▶ THE TASK
Return the line containing "นั้น นอกจากจะช่วยให้ฮอลิเดย์มีชื่อเสียงระดับโลกแล้ว มัน" and every line after it through the end of the entries below, with no other lines.

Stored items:
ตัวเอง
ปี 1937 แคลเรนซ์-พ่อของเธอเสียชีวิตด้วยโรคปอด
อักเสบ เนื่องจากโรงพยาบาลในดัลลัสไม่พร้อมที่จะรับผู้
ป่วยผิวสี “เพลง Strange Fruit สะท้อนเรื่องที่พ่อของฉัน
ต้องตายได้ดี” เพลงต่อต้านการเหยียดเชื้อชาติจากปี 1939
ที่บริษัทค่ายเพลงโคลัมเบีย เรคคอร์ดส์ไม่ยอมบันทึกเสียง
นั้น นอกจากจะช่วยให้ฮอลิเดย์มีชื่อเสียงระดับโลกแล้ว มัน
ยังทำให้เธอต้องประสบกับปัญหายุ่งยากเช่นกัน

▶ EXERCISE RESPONSE
นั้น นอกจากจะช่วยให้ฮอลิเดย์มีชื่อเสียงระดับโลกแล้ว มัน
ยังทำให้เธอต้องประสบกับปัญหายุ่งยากเช่นกัน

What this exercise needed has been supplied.